That third one was an unusual investigation for the United States to seek (and plainly seemed strange to Taylor). There is no known Justice Department probe of Biden influence-peddling in potential violation of American law. Instead, the president is said to have pressured Ukraine to open an investigation of the Ukrainian company for violations of Ukrainian law. Generally, U.S. requests for investigative assistance involve the foreign power’s provision to the Justice Department of evidence relevant to violations of American law.

While not attacking Taylor’s credibility, the president’s backers are adamant that there was no quid pro quo. This refrain returns us to the argument I urged when this controversy emerged a few weeks back: It should have been taken as a given that there was a quid pro quo and that the president was squeezing Ukraine for accommodations, some of which were legitimate (even if unwise), and others harder to defend.

To repeat, quid pro quo just means “this for that.” It’s an exchange, and it is a feature of all commerce. The Latin term only sounds sinister because we most often hear it in connection with bribery and public-corruption prosecutions. But crooked transactions make up just a sliver of state, interstate, and international commerce; in such cases, the problem is not that there is an exchange, but that the exchange involves corruption — commonly, political influence being sold for favors, or used extortionately.

Foreign relations is categorically distinct from domestic law-enforcement. The imposition of quid pro quo demands and intense pressure (even to the point of what would be extortion in the domestic setting) are staples of negotiations between sovereigns. A quid pro quo is improper in foreign relations only when a government official is seeking something that is not arguably in the national interest, particularly if it involves self-dealing — e.g., using government power to further a personal or partisan political objective.

President Trump and his defenders have insisted that there was no quid pro quo. Since there is virtually always a quid pro quo, we must assume that, generally, they mean there was no improper quid pro quo. I say “generally” because some actually do posit a legal claim that there was no quid pro quo at all. Ukraine, these Trump supporters say, was unaware that defense aid was being withheld; such awareness, they reason, is the sine qua non of a “quo,” without which there can be no corrupt “quid.” This argument is factually infirm and, in any event, misconstrues impeachment. I will come to that momentarily.

First, though, the critical point: The winning argument on behalf of the president is that what happened here is not an impeachable offense. It is untenable to insist that there was no quid pro quo — just as it is outlandish for the president to claim that his July 25 conversation with President Zelensky was “perfect,” an impossible standard to meet in human endeavors. To stake out an untenable position is a self-defeating strategy in public controversies.
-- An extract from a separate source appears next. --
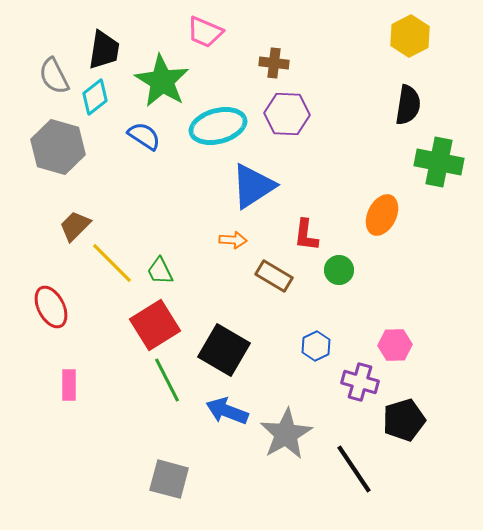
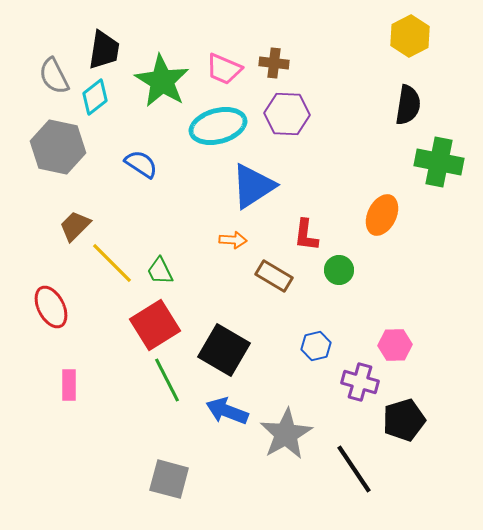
pink trapezoid: moved 19 px right, 37 px down
blue semicircle: moved 3 px left, 28 px down
gray hexagon: rotated 4 degrees counterclockwise
blue hexagon: rotated 12 degrees clockwise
Taylor’s testimony illustrates what has long been patent: President Trump was not as high on Ukraine or foreign aid as his subordinates. He saw Ukraine as pervasively corrupt, as well as hostile to him in the 2016 campaign. He also saw it as another instance of America bearing the burden of free-riding Europe’s security problems, at the additional cost of what he dubiously believes would be better relations with Russia. The president was not anxious to part with $400 million, and was of a mind to make Ukraine earn it by doing things he wanted done: assistance in the afore-described investigations.

This came to a head, almost comically in Taylor’s telling, in September 2019. As Taylor understood it from speaking with Sondland and NSC official Tim Morrison, the president — echoed by Sondland — was insistent that there was no quid pro quo. But this was lip-service. Simultaneously, the Ukrainians were being told that unless Zelensky publicly committed to the investigations, neither the defense aid nor the promised White House visit would materialize.

In substance, this is no different than Obama’s “by the book” bunkum. A president’s talismanic utterance of “by the book” does not transform a highly irregular counterintelligence probe of political opponents into nothing-to-see-here. Similarly, mantra-like invocations of “no quid pro quo” do not eviscerate the demands on which a president tries to condition executive acts sought by a foreign government.

“But wait,” some of the president’s congressional supporters say, “there can’t have been a quid pro quo because Zelensky says he never felt pressured and the Ukrainians did not know the aid was being withheld until August 29” (i.e., over a month after the Trump-Zelensky call).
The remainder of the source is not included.